**WHAT THE TASK REQUIRES:**
Find every line of the records that has "wrapper" and return it.

────────────────

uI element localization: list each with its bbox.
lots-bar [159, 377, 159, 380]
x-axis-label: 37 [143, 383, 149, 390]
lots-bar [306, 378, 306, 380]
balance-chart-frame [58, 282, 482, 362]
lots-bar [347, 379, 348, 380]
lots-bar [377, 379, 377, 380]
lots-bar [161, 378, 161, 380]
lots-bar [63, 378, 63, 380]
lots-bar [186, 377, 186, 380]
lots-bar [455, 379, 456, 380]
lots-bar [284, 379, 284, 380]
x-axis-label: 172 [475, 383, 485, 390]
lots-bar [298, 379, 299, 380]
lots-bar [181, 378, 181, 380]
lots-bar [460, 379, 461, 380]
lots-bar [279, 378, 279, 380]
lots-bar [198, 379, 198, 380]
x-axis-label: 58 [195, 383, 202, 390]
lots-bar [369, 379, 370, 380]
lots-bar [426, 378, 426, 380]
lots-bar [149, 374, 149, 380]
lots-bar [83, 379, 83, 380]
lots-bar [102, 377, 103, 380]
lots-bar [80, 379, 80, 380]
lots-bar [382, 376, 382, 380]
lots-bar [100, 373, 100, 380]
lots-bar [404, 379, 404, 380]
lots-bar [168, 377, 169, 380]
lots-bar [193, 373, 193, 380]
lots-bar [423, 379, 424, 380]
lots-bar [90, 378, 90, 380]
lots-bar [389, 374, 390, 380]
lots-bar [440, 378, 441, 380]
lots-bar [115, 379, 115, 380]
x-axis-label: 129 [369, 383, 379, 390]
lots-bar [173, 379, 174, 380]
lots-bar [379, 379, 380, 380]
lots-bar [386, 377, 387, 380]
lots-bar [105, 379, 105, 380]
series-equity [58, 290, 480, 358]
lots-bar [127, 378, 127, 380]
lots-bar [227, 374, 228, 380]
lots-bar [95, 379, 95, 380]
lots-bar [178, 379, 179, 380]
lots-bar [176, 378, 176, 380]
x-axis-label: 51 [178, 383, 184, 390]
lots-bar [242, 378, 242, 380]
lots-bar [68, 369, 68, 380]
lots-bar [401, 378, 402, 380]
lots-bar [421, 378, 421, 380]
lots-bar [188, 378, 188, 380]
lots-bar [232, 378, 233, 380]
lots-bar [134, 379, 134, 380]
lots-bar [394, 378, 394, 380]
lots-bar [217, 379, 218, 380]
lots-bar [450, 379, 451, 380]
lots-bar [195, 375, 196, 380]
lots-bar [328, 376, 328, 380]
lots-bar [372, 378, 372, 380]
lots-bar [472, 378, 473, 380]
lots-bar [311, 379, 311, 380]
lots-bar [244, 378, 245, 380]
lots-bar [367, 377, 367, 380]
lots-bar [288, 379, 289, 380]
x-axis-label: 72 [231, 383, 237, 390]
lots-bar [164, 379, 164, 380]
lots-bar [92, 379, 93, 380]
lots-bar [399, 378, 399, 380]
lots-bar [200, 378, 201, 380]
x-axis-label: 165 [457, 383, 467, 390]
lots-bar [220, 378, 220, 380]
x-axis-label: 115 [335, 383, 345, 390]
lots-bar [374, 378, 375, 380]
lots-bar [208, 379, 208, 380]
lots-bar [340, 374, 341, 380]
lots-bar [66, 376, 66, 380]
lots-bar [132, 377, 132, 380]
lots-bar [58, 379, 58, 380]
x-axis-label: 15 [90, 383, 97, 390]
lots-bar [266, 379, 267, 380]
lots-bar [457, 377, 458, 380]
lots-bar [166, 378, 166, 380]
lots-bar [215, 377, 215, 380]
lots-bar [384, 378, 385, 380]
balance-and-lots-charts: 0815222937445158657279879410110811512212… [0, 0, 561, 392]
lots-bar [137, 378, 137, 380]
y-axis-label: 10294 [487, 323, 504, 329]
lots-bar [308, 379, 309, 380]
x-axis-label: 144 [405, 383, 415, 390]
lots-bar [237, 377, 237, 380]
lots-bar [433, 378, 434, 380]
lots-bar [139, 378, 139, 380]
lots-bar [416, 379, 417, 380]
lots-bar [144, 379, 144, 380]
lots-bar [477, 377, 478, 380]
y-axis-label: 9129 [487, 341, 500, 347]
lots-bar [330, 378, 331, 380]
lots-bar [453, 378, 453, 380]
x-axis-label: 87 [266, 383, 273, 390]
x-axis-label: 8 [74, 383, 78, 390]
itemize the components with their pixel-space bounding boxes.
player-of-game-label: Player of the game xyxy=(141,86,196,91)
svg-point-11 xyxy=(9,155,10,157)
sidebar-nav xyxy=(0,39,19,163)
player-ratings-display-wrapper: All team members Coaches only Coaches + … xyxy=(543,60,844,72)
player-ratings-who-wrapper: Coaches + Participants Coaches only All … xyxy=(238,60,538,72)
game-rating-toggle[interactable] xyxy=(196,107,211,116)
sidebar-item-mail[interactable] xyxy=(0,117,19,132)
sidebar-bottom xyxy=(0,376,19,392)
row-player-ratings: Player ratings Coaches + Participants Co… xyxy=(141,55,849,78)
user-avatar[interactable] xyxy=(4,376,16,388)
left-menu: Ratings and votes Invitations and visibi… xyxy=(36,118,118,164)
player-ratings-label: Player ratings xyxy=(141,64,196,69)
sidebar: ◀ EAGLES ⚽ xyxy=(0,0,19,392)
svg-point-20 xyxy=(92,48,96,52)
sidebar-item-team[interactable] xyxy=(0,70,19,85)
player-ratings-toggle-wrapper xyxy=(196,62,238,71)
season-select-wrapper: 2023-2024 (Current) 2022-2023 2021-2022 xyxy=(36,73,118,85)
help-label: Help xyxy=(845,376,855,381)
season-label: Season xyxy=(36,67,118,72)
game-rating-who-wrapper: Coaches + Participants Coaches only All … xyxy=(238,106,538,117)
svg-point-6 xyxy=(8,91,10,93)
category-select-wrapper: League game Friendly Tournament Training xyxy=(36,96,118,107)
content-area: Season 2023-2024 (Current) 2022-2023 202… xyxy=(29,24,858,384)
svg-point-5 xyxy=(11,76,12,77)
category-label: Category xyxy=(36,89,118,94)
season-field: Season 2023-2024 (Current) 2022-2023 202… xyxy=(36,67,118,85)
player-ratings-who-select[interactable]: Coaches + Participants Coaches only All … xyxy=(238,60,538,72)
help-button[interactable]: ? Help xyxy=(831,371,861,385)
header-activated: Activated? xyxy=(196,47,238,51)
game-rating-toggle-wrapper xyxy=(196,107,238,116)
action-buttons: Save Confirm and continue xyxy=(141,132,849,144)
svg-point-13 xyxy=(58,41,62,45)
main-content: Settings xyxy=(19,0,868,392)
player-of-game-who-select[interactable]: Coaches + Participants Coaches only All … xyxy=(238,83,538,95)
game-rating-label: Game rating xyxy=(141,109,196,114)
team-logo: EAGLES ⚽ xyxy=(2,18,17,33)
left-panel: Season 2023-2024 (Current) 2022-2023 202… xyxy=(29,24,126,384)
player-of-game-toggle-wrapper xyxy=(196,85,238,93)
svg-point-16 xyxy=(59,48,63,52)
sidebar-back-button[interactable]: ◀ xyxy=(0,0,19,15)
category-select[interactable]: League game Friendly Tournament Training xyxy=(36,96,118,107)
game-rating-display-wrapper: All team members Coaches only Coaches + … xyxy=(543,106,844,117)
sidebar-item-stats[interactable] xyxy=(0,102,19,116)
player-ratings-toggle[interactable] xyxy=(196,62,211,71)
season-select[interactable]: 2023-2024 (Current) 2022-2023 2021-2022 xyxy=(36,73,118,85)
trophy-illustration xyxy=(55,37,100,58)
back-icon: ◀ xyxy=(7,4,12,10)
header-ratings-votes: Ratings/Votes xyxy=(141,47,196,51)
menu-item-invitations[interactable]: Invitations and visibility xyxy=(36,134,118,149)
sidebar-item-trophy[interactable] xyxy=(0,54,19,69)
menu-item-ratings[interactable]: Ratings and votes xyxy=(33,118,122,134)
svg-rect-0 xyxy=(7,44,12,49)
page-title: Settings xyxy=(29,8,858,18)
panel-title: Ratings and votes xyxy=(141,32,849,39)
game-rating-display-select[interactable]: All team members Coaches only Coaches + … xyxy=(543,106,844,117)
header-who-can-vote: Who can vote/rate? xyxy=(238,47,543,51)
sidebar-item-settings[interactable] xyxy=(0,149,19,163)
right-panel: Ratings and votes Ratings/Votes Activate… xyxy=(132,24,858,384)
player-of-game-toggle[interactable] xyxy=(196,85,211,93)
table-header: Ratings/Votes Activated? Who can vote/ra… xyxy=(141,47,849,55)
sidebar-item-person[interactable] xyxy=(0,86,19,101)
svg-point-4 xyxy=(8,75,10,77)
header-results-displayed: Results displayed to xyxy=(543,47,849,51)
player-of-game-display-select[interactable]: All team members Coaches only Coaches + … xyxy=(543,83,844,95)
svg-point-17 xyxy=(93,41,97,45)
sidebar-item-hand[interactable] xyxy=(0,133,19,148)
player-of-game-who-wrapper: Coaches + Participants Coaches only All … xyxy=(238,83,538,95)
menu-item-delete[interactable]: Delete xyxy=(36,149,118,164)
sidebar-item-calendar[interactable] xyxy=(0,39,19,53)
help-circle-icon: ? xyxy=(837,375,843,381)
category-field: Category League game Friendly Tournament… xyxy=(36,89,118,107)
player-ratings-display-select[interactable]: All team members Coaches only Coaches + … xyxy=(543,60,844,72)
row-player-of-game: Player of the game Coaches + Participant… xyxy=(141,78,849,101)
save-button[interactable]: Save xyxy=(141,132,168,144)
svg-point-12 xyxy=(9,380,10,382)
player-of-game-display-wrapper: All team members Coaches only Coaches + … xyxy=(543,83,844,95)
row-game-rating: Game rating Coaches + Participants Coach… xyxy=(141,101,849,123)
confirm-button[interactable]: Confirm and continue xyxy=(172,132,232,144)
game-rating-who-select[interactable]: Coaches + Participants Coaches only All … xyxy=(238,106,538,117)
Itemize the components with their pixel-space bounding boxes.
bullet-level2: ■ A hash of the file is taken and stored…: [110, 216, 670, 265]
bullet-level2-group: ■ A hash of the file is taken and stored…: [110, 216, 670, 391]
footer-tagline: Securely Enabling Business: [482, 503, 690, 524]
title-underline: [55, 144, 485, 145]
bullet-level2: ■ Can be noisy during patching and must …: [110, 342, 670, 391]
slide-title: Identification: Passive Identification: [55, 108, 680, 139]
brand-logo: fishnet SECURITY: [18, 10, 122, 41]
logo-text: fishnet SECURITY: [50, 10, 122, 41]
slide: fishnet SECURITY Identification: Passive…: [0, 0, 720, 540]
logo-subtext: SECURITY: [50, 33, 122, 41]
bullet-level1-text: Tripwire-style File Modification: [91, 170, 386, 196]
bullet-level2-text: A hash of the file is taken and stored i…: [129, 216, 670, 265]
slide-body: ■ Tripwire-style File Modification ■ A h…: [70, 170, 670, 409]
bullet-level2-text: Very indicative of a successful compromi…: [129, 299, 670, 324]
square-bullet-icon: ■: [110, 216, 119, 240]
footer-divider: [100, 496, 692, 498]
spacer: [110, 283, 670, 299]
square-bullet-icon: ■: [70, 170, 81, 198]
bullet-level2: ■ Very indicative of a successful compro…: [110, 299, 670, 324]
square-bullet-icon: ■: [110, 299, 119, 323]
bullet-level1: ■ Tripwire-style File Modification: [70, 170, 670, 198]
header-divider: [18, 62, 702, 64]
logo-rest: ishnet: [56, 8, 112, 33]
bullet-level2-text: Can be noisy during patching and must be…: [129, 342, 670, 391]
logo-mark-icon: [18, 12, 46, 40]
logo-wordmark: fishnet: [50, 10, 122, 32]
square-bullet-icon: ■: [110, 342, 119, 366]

────────────────

**TASK SOLUTION:**
player-ratings-display-wrapper: All team members Coaches only Coaches + … xyxy=(543,60,844,72)
player-ratings-who-wrapper: Coaches + Participants Coaches only All … xyxy=(238,60,538,72)
player-ratings-toggle-wrapper xyxy=(196,62,238,71)
season-select-wrapper: 2023-2024 (Current) 2022-2023 2021-2022 xyxy=(36,73,118,85)
game-rating-who-wrapper: Coaches + Participants Coaches only All … xyxy=(238,106,538,117)
category-select-wrapper: League game Friendly Tournament Training xyxy=(36,96,118,107)
game-rating-toggle-wrapper xyxy=(196,107,238,116)
player-of-game-toggle-wrapper xyxy=(196,85,238,93)
game-rating-display-wrapper: All team members Coaches only Coaches + … xyxy=(543,106,844,117)
player-of-game-who-wrapper: Coaches + Participants Coaches only All … xyxy=(238,83,538,95)
player-of-game-display-wrapper: All team members Coaches only Coaches + … xyxy=(543,83,844,95)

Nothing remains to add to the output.